Task statement ▸ The span to repeat in the listing below runs from the line containing "towar trzeba robić zgłoszenie w SENT?" to the line containing "cysternie pozostaje reszta paliwa, która", inclusive. Repeat it exactly, and only it.

Source information ▸
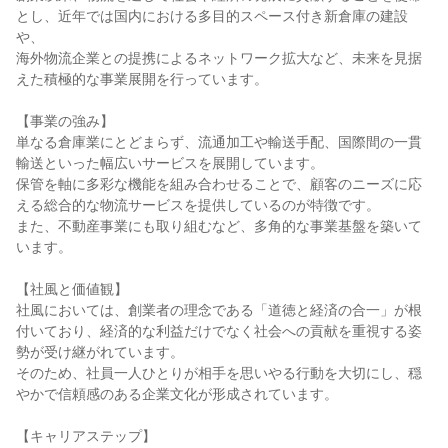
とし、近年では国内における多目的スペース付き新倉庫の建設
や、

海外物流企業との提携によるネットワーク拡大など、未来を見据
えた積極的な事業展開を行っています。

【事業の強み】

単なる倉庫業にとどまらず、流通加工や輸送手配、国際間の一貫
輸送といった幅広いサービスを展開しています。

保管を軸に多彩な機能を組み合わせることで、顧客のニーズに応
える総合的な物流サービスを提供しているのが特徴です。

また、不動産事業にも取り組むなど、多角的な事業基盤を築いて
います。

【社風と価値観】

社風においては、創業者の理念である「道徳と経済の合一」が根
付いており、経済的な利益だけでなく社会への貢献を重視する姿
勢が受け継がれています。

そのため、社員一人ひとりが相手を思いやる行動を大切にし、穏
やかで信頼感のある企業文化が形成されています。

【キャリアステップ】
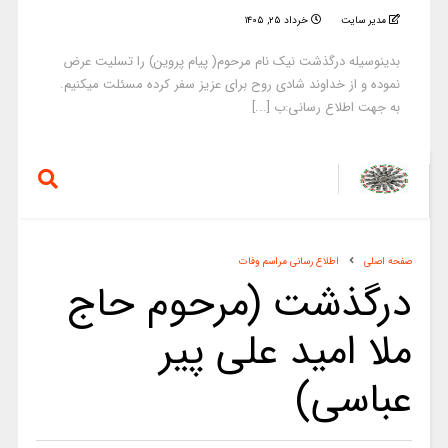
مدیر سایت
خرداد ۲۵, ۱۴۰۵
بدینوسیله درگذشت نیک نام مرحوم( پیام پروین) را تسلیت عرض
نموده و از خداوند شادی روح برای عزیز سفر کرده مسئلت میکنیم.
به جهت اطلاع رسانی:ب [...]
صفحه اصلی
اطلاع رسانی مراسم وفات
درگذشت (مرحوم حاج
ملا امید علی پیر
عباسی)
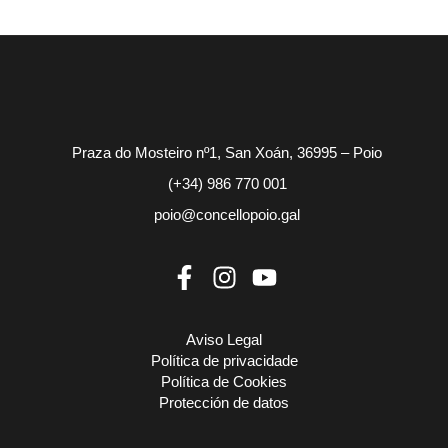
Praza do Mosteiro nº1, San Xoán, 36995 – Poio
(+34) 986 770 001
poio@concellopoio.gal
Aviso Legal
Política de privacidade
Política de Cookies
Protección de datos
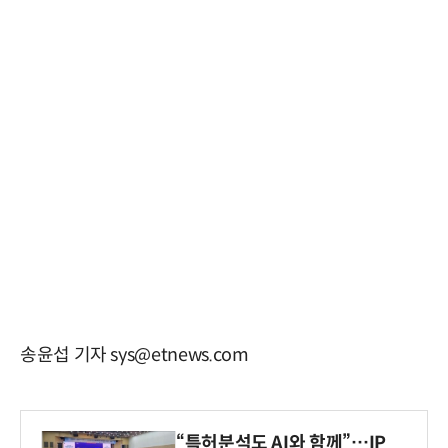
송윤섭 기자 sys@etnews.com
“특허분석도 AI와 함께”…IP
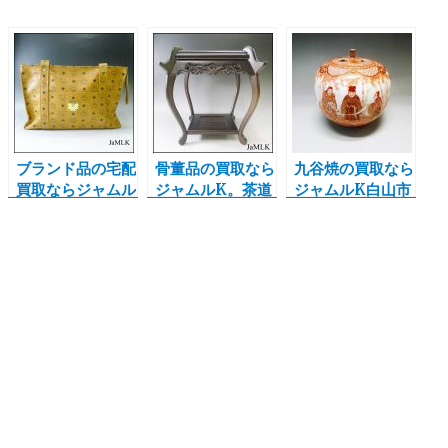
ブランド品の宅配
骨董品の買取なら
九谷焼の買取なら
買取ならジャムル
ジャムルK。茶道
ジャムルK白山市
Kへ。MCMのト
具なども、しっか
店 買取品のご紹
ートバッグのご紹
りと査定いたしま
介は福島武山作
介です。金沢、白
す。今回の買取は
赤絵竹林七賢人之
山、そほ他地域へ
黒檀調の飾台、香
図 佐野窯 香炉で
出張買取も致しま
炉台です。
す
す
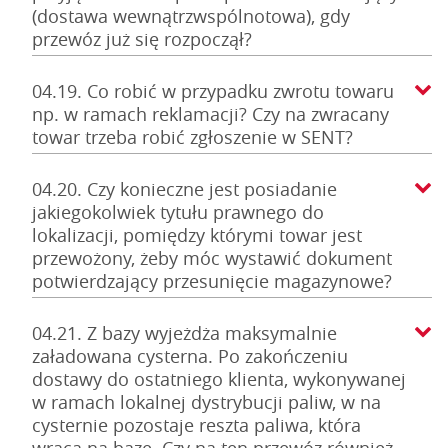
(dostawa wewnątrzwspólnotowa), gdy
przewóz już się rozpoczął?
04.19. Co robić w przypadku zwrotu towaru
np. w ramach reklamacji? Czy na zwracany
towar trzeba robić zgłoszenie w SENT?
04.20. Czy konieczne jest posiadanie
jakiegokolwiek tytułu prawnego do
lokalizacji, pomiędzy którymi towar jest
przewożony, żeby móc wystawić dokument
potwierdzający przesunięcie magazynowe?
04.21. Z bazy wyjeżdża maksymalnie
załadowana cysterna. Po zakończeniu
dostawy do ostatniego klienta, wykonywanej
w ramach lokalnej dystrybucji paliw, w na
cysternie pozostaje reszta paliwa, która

---

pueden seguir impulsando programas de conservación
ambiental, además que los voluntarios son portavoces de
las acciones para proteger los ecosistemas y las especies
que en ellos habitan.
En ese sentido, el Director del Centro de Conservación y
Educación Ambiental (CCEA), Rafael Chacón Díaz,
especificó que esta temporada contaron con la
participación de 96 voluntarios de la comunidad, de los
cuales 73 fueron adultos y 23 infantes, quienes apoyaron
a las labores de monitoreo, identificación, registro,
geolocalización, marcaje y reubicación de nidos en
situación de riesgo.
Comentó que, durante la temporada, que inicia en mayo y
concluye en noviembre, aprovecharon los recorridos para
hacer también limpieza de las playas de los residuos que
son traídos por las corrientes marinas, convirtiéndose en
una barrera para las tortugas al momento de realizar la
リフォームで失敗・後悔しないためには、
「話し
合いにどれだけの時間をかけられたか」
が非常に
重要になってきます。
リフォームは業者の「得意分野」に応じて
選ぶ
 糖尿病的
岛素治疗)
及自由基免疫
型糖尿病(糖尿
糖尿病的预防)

==

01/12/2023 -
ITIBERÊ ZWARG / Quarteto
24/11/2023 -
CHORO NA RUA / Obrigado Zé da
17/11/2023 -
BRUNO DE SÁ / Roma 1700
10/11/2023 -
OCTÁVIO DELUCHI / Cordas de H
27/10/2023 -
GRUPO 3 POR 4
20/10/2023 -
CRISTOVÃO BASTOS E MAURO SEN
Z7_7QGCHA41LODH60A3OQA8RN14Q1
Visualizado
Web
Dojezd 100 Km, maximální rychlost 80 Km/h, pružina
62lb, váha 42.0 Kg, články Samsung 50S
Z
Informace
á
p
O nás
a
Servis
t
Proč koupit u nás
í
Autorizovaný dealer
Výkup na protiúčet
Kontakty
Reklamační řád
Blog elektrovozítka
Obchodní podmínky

Reply to the exercise ▸
towar trzeba robić zgłoszenie w SENT?
04.20. Czy konieczne jest posiadanie
jakiegokolwiek tytułu prawnego do
lokalizacji, pomiędzy którymi towar jest
przewożony, żeby móc wystawić dokument
potwierdzający przesunięcie magazynowe?
04.21. Z bazy wyjeżdża maksymalnie
załadowana cysterna. Po zakończeniu
dostawy do ostatniego klienta, wykonywanej
w ramach lokalnej dystrybucji paliw, w na
cysternie pozostaje reszta paliwa, która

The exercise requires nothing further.